ST PAUL, Minn. — In an update to a policy which dates back to 1998, Ramsey County officials are working to avoid any unnecessary controversy when it comes to naming county owned facilities and open spaces like parks.
"Our focus is to ensure that we are community engaged and that we’re very attentive to racial equity consequences or impacts and in the process of so doing our policy guides us towards naming that does not recognize any individuals in the naming of Ramsey County facilities," said Ramsey County Commissioner and Board Chair Toni Carter.
This all comes as venues in Minnesota and across the country have had to deal with criticism as many of the names associated with various facilities have been deemed racists or anti-Semitic.
The Minneapolis Park Board is no exception as Hennepin County recently voted to change the name of Lake Calhoun - named after a 19th century South Carolinian who defended slavery - to its Dakota name Bde Maka Ska, only to have that decision overturned by the state appeals court.
"The conversation that we had today provides input so that it can be synthesized in the policy moving forward and commissioners will understand how notification and adoption will proceed," said Carter.
Under this proposed policy change, before deciding a name, Ramsey County will look at several factors including how the facility is used, the name's historical context and the sites possible ties to Native American history.
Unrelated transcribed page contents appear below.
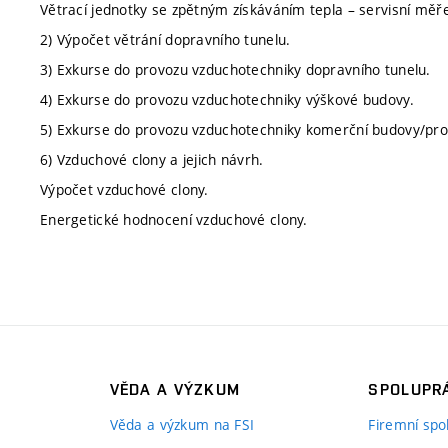
Větrací jednotky se zpětným získáváním tepla – servisní měře
2) Výpočet větrání dopravního tunelu.
3) Exkurse do provozu vzduchotechniky dopravního tunelu.
4) Exkurse do provozu vzduchotechniky výškové budovy.
5) Exkurse do provozu vzduchotechniky komerční budovy/pr
6) Vzduchové clony a jejich návrh.
Výpočet vzduchové clony.
Energetické hodnocení vzduchové clony.
VĚDA A VÝZKUM
SPOLUPRÁ
Věda a výzkum na FSI
Firemní spo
The majority of the county owned facilities are currently named after prominent sports stars.
"I think its important to say the policy as it's drafted today does not dictate that we return to those places that have already been named to rename them, however if there were a major renovation of a place that would be the type of event that would facilitate looking again at the naming of one of our places and open spaces," said County Spokesman John Siqveland.
The county says there would be an exception to the policy for paid naming rights, case in point the new facility where the old Vadnais Sports Center used to be.
"We were pleased last week to declare that we do have a naming rights deal there for 15 years almost $2 million with Twin Cities Orthopedics for TCO sports garden," said Siqveland.
County officials say it all comes down to inclusion and putting community first.
“We’re doing a lot more with community engagement, it’s a real focus of ours to be aligned with our mission, vision and goals which have been adopted in recent years," said Siqveland.
The Ramsey County Commission Board tabled a vote on the new policy Tuesday, but plans to take a vote in two weeks.